Ed Hardy's expertise led Great American Country to gains

Ed Hardy, president of the Great American Country TV Network, has done pretty well for himself for a longtime radio guy who jumped at the chance to run a TV operation.
Hardy has been at the helm of GAC, owned by publicly traded Scripps Networks Interactive, for five years. During that time, the feisty network has played catch-up with Nashville-based Country Music Television, its chief competitor in country music videos and related programming.

GAC has managed to double its number of cable subscribers to nearly 60 million viewers since Scripps assumed ownership, and its advertising revenues appear to be weathering the U.S. recession with some sales gains.

Operating from studios directly on Music Row at 49 Music Square W., GAC fittingly spent a six-figure sum turning a former music recording studio there into a modern TV studio and production facility.
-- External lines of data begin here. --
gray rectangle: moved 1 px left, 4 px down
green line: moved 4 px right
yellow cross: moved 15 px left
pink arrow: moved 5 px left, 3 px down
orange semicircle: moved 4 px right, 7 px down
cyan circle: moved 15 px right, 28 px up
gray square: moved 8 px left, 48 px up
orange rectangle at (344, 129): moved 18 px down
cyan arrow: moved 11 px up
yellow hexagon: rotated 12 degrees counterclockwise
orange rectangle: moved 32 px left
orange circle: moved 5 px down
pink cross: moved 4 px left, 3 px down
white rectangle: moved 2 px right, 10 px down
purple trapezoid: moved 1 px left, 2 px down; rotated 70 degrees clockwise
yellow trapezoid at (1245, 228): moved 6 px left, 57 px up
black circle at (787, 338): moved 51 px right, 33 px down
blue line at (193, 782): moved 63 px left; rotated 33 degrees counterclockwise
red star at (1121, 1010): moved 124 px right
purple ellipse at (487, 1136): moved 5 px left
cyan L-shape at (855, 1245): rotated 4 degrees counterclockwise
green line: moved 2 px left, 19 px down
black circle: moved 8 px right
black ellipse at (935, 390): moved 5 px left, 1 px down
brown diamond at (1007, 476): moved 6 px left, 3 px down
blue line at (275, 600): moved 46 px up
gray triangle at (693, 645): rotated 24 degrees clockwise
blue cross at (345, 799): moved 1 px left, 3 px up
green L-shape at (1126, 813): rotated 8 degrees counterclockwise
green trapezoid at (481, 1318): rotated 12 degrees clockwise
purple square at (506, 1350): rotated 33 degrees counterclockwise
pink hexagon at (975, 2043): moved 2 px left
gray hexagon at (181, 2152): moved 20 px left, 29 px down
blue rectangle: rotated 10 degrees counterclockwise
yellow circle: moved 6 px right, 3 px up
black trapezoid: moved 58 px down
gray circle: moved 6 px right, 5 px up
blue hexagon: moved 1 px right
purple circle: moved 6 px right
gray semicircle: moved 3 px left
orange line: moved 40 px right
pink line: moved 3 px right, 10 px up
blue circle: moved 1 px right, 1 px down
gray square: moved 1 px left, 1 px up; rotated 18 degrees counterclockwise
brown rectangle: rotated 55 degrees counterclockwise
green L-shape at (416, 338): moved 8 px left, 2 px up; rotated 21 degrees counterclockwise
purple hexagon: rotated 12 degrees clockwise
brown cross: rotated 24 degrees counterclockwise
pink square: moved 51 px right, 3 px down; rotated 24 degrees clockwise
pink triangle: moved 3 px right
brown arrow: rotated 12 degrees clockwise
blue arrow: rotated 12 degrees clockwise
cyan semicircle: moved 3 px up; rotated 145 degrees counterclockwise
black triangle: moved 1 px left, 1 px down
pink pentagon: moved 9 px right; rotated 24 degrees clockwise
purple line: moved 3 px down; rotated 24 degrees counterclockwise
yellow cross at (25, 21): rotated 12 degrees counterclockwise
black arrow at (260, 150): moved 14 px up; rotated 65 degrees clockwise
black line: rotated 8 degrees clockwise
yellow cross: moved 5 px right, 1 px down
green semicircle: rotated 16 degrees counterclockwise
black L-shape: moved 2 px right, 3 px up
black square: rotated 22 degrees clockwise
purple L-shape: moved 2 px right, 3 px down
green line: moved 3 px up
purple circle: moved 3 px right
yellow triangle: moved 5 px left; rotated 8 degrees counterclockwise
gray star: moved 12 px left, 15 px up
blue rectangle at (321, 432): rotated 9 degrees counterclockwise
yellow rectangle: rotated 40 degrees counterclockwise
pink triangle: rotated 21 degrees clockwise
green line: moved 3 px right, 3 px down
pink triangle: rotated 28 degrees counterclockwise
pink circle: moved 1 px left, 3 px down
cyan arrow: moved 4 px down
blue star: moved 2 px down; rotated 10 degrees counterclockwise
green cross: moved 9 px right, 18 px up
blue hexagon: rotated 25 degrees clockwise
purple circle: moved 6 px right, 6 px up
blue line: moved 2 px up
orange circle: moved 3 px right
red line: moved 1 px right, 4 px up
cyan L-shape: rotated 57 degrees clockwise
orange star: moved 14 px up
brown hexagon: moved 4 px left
Hardy discussed the past five years and what's ahead with Tennessean Business Editor Randy McClain.

Your background was in radio before you joined GAC in 2004. What brought you to a TV job?

I had worked for Scripps in the radio business; they had radio stations for a number of years. And I was actually recruited by them to run a country music radio station in Portland, Ore., in 1984. I was with Scripps for almost 10 years, I guess.

Ken Lowe, who was head of the radio division at the time, is now the CEO of Scripps Networks Interactive. I had always kept in touch with him even after I had started my own radio group.

When they decided they were going to buy GAC, Great American Country TV, Ken and I talked. He said: "We don't have a lot of people with experience in the country music business … would you be interested coming in to help us in the transition?" I initially came on as a consultant, and then they offered me the job to become the president of the TV network.

It was a great fit for me because I was able to take all the experience that I had in country radio and put it to a new use.